How is foldl lazy?

2018-06-15 03:15:30

There are lots of good questions and answers about foldl , foldr , and foldl' in Haskell.

So now I know that:
1) foldl is lazy
2) don't use foldl because it can blow up the stack
3) use foldl' instead because it is strict (ish)

How foldl is evaluated:
1) a whole bunch of thunks are created
2) after Haskell is done creating thunks, the thunks are reduced
3) overflow the stack if there are too many thunks

What I'm confused about:
1) why does reduction have to occur after all thunk-ing?
2) why isn't foldl evaluated just like foldl' ? Is this just an implementation side-effect?
3) from the definition, foldl looks like it could be evaluated efficiently using tail-recursion -- how can I tell whether a function will actually be efficiently evaluated? It seems like I have to start worrying about order-of-evaluation in Haskell, if I don't want my program to crash.

Thanks in advance. I don't know if my understanding of the evaluation of foldl is right -- please suggest corrections if necessary.

UPDATE: it looks the answer to my question has something to do with Normal Form, Weak Normal Form, and Head Normal Form, and Haskell's implementation of them.
However, I'm still looking for an example where evaluating the combining function more eagerly would lead to a different result (either a crash or unnecessary evaluation).

You know, that by definition:

foldl op start (x1:x2:...:xN:[]) = ((start `op` x1) `op` x2) ...

the line in foldl that does this is:

foldl op a (x:xs) = foldl op (a `op` x) xs

You are right that this is tail recursive, but observe that the expression

(a `op` x)

is lazy and at the end of the list, a huge expression will have been build that is then reduced. The difference to foldl' is just that the expression above is forced to evaluate in every recursion, so at the end you have a value in weak head normal form.

The short answer is that in foldl f , it's not necessarily the case that f is strict, so it might be too eager to reduce the thunks up front. However, in practice it usually is, so you nearly always want to be using foldl' .

I wrote a more in-depth explanation of how the evaluation order of foldl and foldl' works on another question. It's rather long but I think it should clarify things a bit for you.

I'm still looking for an example where evaluating the combining function more eagerly would lead to a different result

The general rule of thumb is never, ever use foldl . Always use foldl' , except when you should use foldr . I think you know enough about foldl to understand why it should be avoided.

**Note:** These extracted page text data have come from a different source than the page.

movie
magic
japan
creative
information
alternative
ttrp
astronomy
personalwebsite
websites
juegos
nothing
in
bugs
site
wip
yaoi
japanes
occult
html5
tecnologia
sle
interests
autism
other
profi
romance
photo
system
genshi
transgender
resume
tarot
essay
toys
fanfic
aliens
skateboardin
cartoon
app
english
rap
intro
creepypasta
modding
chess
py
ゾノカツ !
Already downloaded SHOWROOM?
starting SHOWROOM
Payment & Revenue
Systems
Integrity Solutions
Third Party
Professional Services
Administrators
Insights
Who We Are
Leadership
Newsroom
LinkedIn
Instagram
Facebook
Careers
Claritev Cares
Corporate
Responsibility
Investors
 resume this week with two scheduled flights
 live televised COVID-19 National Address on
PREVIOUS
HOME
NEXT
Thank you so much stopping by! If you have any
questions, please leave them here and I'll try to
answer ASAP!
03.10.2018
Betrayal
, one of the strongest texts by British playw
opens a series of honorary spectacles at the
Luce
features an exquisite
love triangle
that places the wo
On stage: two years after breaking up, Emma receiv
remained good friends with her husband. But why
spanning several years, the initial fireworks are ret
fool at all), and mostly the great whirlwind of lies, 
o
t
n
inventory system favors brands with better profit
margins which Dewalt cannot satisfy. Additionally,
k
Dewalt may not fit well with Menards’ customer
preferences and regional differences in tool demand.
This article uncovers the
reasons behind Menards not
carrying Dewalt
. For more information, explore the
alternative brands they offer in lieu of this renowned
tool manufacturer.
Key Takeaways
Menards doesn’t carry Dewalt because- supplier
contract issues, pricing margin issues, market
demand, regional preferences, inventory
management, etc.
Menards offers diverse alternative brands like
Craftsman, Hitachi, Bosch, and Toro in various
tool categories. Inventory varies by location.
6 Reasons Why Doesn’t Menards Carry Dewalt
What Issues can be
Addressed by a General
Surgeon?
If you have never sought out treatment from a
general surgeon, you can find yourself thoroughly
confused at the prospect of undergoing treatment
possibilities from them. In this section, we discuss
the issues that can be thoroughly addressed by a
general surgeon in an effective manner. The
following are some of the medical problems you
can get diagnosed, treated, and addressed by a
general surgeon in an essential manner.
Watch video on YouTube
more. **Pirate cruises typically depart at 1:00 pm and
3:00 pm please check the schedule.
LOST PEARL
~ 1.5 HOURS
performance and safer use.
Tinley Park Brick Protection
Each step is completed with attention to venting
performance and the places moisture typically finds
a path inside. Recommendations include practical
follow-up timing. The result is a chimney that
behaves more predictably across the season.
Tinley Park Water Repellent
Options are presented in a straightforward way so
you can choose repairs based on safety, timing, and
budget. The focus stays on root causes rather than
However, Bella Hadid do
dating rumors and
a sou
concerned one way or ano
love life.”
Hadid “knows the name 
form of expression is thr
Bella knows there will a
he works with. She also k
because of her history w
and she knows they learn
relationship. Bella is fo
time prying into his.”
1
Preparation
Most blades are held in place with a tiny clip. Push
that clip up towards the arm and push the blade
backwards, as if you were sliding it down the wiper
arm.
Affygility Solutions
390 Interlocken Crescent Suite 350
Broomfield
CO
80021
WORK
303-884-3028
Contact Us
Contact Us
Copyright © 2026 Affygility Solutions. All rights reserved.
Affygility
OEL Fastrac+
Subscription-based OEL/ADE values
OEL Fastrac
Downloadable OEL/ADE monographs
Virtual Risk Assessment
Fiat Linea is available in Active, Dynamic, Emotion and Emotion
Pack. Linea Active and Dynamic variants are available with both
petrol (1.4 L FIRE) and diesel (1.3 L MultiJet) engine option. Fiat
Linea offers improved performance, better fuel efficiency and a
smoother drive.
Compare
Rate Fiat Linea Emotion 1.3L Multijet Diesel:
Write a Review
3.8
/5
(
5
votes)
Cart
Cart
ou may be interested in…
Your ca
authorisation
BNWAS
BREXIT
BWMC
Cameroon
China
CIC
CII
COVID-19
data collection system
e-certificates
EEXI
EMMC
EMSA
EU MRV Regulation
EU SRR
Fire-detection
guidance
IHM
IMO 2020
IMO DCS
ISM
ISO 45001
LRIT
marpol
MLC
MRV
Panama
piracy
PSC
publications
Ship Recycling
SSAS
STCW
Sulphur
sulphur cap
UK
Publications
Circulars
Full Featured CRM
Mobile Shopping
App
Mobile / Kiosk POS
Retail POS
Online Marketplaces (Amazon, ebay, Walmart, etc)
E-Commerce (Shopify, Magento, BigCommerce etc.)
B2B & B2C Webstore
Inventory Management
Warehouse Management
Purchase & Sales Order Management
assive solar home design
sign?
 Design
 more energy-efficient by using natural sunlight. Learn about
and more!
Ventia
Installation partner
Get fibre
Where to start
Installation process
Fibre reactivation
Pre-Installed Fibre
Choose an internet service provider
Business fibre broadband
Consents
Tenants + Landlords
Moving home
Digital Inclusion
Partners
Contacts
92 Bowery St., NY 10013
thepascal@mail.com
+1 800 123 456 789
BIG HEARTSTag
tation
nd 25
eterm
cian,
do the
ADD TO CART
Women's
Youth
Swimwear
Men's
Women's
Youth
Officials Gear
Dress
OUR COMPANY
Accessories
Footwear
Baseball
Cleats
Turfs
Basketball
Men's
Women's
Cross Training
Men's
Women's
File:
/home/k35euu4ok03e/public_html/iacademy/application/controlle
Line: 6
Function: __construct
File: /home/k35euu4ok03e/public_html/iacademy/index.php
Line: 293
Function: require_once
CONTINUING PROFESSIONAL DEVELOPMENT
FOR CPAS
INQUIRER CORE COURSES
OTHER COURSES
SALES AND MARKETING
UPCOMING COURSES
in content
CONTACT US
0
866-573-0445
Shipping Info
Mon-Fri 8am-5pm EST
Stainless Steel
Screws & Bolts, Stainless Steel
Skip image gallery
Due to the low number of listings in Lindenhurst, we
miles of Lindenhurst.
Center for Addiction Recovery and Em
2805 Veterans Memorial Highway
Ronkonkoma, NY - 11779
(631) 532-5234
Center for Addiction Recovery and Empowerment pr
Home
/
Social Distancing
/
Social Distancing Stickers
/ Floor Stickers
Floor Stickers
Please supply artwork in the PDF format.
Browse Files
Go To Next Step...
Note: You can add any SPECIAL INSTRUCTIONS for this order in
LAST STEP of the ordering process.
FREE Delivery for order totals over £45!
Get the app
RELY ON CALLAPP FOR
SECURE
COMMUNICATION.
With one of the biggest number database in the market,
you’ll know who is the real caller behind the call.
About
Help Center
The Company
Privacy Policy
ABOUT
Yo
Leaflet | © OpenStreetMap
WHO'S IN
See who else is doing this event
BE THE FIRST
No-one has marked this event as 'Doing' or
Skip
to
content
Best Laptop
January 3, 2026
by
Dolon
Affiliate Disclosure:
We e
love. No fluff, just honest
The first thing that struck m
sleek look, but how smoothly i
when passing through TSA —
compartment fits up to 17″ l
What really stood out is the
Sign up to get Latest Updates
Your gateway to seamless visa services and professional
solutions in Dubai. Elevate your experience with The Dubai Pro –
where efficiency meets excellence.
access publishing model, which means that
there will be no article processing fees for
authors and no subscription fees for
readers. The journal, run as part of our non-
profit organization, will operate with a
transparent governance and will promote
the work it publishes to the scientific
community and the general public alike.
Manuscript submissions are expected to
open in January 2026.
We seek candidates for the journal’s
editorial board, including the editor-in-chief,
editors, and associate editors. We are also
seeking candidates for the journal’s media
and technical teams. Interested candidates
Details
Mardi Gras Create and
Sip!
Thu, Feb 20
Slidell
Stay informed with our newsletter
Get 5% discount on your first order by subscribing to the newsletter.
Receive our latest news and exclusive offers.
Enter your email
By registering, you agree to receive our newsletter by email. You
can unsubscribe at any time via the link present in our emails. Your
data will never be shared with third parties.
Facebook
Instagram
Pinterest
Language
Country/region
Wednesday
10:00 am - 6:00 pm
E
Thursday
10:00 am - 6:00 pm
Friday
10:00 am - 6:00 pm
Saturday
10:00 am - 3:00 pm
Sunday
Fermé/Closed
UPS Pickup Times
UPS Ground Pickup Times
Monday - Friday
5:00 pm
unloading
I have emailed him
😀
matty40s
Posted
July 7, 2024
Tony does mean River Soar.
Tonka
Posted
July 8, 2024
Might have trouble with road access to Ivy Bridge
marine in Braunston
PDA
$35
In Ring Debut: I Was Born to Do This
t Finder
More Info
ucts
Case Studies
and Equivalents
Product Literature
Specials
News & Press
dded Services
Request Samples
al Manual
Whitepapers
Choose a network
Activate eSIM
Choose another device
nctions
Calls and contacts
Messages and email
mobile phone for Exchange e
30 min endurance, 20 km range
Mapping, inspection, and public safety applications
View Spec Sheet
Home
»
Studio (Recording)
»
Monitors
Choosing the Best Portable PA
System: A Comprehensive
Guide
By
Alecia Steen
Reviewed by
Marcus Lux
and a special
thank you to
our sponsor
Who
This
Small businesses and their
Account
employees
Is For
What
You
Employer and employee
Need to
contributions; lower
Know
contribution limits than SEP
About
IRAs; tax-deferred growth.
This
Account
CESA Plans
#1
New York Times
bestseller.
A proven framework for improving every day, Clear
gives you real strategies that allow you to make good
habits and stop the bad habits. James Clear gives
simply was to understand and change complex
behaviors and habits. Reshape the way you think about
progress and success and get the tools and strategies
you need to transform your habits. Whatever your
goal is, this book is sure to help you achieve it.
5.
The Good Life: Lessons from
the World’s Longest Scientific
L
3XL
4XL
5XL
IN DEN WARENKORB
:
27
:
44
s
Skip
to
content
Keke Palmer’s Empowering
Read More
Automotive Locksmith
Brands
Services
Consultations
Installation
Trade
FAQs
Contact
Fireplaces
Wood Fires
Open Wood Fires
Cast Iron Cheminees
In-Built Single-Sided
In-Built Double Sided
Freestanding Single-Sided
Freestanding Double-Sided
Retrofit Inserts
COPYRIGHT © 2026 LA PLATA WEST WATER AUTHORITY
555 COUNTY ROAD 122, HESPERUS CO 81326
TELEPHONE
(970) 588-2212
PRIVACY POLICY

See also: Real World Haskell > Functional Programming # Left folds, laziness, and space leaks

However, your question neglects foldr . The nifty thing about foldr is that it can produce incremental results, while foldl' needs to traverse the entire list before yielding an answer. This means that foldr 's laziness allows it to work with infinite lists. There are also questions and answers that go into detail about this sort of thing.

Having brought that up, let me try to succinctly answer your questions.

1) why does reduction have to occur after all thunk-ing?

Reduction only occurs at strictness points. Performing IO, for example, is a strictness point. foldl' uses seq to add an additional strictness point that foldl does not have.

2) why isn't foldl evaluated just like foldl'? Is this just an implementation side-effect?

Because of the additional strictness point in foldl'

3) from the definition, foldl looks like a tail-recursive function to me -- how can I tell whether a function will actually be efficiently evaluated? It seems like I have to start worrying about order-of-evaluation in Haskell, if I don't want my program to crash.

You need to learn a little bit more about lazy evaluation. Lazy evaluation is not exclusive to Haskell, but Haskell is one of the very, very few languages in which laziness is the default. For a beginner, just remember to always use foldl' and you should be fine.

If laziness actually gets you into trouble someday, that is when you should probably make sure you understand laziness and Haskell's strictness points. You might say that said theoretical day is a strictness point for lazy-by-default learning.